Top of Record excerpts
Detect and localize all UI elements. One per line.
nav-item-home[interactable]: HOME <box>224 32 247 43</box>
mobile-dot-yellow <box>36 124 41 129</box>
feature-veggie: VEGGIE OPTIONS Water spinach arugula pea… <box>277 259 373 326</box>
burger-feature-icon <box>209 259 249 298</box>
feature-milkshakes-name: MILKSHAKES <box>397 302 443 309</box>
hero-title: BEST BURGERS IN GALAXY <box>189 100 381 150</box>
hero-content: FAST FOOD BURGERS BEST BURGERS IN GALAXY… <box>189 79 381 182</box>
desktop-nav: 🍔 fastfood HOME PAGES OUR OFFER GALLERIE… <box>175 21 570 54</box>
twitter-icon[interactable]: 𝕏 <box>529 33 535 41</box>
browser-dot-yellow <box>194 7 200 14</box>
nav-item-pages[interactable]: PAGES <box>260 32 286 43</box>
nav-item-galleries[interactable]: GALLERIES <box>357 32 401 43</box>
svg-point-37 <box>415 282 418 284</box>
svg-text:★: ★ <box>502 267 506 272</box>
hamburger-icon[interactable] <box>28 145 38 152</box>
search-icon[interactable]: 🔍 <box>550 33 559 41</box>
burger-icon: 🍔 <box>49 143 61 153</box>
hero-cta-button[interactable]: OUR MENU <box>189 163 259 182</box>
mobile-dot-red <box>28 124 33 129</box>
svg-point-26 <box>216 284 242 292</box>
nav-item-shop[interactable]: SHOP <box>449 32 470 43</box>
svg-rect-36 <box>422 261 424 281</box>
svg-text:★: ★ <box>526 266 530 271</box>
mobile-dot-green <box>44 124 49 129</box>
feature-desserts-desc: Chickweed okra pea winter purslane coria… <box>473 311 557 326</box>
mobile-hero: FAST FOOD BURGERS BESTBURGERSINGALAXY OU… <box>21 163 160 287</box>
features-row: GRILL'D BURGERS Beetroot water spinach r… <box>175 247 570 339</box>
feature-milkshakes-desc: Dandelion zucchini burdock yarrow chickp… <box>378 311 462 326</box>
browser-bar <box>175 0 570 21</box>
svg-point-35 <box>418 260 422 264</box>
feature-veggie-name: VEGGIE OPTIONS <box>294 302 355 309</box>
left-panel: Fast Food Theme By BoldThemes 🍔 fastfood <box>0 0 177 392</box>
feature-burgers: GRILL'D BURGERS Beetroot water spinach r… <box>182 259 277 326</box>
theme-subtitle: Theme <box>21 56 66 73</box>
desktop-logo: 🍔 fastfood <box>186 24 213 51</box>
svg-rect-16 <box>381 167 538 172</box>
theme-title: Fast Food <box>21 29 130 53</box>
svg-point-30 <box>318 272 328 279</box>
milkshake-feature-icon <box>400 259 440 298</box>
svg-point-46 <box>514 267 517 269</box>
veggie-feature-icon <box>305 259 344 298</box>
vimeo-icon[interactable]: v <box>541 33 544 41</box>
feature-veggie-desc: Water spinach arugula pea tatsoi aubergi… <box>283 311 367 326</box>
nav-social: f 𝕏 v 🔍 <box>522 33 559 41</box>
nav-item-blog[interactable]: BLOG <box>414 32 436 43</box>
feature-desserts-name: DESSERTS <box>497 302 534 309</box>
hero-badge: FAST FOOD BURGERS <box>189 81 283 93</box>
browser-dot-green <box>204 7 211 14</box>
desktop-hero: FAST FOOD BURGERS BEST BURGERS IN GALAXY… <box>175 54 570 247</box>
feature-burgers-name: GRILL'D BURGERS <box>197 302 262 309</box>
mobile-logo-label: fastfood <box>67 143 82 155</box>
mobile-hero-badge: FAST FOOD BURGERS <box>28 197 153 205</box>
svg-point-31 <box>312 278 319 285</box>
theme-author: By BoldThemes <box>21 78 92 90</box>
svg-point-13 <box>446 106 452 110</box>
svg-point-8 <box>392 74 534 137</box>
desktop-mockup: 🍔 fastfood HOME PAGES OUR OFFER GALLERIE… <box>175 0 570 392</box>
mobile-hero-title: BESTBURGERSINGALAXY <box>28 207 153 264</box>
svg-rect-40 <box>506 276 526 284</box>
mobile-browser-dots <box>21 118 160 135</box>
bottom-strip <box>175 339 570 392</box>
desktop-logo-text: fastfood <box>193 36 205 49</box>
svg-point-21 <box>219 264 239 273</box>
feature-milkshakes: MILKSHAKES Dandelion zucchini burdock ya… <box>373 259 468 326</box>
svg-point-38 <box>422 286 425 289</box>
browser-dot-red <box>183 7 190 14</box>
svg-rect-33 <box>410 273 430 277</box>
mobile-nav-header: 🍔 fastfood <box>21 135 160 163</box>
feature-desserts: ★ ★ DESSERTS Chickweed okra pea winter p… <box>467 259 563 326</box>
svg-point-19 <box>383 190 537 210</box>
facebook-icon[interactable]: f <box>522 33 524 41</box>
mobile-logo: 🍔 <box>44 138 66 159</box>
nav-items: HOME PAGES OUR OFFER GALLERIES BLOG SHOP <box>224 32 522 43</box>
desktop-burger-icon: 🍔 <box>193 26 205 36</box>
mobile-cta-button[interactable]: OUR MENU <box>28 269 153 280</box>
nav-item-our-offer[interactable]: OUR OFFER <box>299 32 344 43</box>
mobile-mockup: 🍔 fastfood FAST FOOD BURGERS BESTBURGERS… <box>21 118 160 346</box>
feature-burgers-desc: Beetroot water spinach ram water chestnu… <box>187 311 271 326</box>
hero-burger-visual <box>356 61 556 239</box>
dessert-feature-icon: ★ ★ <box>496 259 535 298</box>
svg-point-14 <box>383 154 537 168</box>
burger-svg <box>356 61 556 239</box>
Bottom of Record excerpts
Exercise description » Repeat each record verbatim.

Answer for this exercise »
Detect and localize all UI elements. One per line.
nav-item-home[interactable]: HOME <box>224 32 247 43</box>
mobile-dot-yellow <box>36 124 41 129</box>
feature-veggie: VEGGIE OPTIONS Water spinach arugula pea… <box>277 259 373 326</box>
burger-feature-icon <box>209 259 249 298</box>
feature-milkshakes-name: MILKSHAKES <box>397 302 443 309</box>
hero-title: BEST BURGERS IN GALAXY <box>189 100 381 150</box>
hero-content: FAST FOOD BURGERS BEST BURGERS IN GALAXY… <box>189 79 381 182</box>
desktop-nav: 🍔 fastfood HOME PAGES OUR OFFER GALLERIE… <box>175 21 570 54</box>
twitter-icon[interactable]: 𝕏 <box>529 33 535 41</box>
browser-dot-yellow <box>194 7 200 14</box>
nav-item-pages[interactable]: PAGES <box>260 32 286 43</box>
nav-item-galleries[interactable]: GALLERIES <box>357 32 401 43</box>
svg-point-37 <box>415 282 418 284</box>
svg-text:★: ★ <box>502 267 506 272</box>
hamburger-icon[interactable] <box>28 145 38 152</box>
search-icon[interactable]: 🔍 <box>550 33 559 41</box>
burger-icon: 🍔 <box>49 143 61 153</box>
hero-cta-button[interactable]: OUR MENU <box>189 163 259 182</box>
mobile-dot-red <box>28 124 33 129</box>
svg-point-26 <box>216 284 242 292</box>
nav-item-shop[interactable]: SHOP <box>449 32 470 43</box>
svg-rect-36 <box>422 261 424 281</box>
svg-text:★: ★ <box>526 266 530 271</box>
mobile-dot-green <box>44 124 49 129</box>
feature-desserts-desc: Chickweed okra pea winter purslane coria… <box>473 311 557 326</box>
mobile-hero: FAST FOOD BURGERS BESTBURGERSINGALAXY OU… <box>21 163 160 287</box>
features-row: GRILL'D BURGERS Beetroot water spinach r… <box>175 247 570 339</box>
feature-milkshakes-desc: Dandelion zucchini burdock yarrow chickp… <box>378 311 462 326</box>
browser-bar <box>175 0 570 21</box>
svg-point-35 <box>418 260 422 264</box>
feature-veggie-name: VEGGIE OPTIONS <box>294 302 355 309</box>
left-panel: Fast Food Theme By BoldThemes 🍔 fastfood <box>0 0 177 392</box>
feature-burgers: GRILL'D BURGERS Beetroot water spinach r… <box>182 259 277 326</box>
theme-subtitle: Theme <box>21 56 66 73</box>
desktop-logo: 🍔 fastfood <box>186 24 213 51</box>
svg-rect-16 <box>381 167 538 172</box>
theme-title: Fast Food <box>21 29 130 53</box>
svg-point-30 <box>318 272 328 279</box>
milkshake-feature-icon <box>400 259 440 298</box>
svg-point-46 <box>514 267 517 269</box>
veggie-feature-icon <box>305 259 344 298</box>
vimeo-icon[interactable]: v <box>541 33 544 41</box>
feature-veggie-desc: Water spinach arugula pea tatsoi aubergi… <box>283 311 367 326</box>
nav-social: f 𝕏 v 🔍 <box>522 33 559 41</box>
nav-item-blog[interactable]: BLOG <box>414 32 436 43</box>
feature-desserts-name: DESSERTS <box>497 302 534 309</box>
hero-badge: FAST FOOD BURGERS <box>189 81 283 93</box>
browser-dot-green <box>204 7 211 14</box>
desktop-hero: FAST FOOD BURGERS BEST BURGERS IN GALAXY… <box>175 54 570 247</box>
feature-burgers-name: GRILL'D BURGERS <box>197 302 262 309</box>
mobile-logo-label: fastfood <box>67 143 82 155</box>
mobile-hero-badge: FAST FOOD BURGERS <box>28 197 153 205</box>
svg-point-31 <box>312 278 319 285</box>
theme-author: By BoldThemes <box>21 78 92 90</box>
svg-point-13 <box>446 106 452 110</box>
svg-point-8 <box>392 74 534 137</box>
desktop-mockup: 🍔 fastfood HOME PAGES OUR OFFER GALLERIE… <box>175 0 570 392</box>
mobile-hero-title: BESTBURGERSINGALAXY <box>28 207 153 264</box>
svg-rect-40 <box>506 276 526 284</box>
mobile-browser-dots <box>21 118 160 135</box>
bottom-strip <box>175 339 570 392</box>
desktop-logo-text: fastfood <box>193 36 205 49</box>
svg-point-21 <box>219 264 239 273</box>
feature-milkshakes: MILKSHAKES Dandelion zucchini burdock ya… <box>373 259 468 326</box>
svg-point-38 <box>422 286 425 289</box>
browser-dot-red <box>183 7 190 14</box>
svg-rect-33 <box>410 273 430 277</box>
mobile-nav-header: 🍔 fastfood <box>21 135 160 163</box>
feature-desserts: ★ ★ DESSERTS Chickweed okra pea winter p… <box>467 259 563 326</box>
svg-point-19 <box>383 190 537 210</box>
facebook-icon[interactable]: f <box>522 33 524 41</box>
mobile-logo: 🍔 <box>44 138 66 159</box>
nav-items: HOME PAGES OUR OFFER GALLERIES BLOG SHOP <box>224 32 522 43</box>
desktop-burger-icon: 🍔 <box>193 26 205 36</box>
mobile-cta-button[interactable]: OUR MENU <box>28 269 153 280</box>
nav-item-our-offer[interactable]: OUR OFFER <box>299 32 344 43</box>
mobile-mockup: 🍔 fastfood FAST FOOD BURGERS BESTBURGERS… <box>21 118 160 346</box>
feature-burgers-desc: Beetroot water spinach ram water chestnu… <box>187 311 271 326</box>
hero-burger-visual <box>356 61 556 239</box>
dessert-feature-icon: ★ ★ <box>496 259 535 298</box>
svg-point-14 <box>383 154 537 168</box>
burger-svg <box>356 61 556 239</box>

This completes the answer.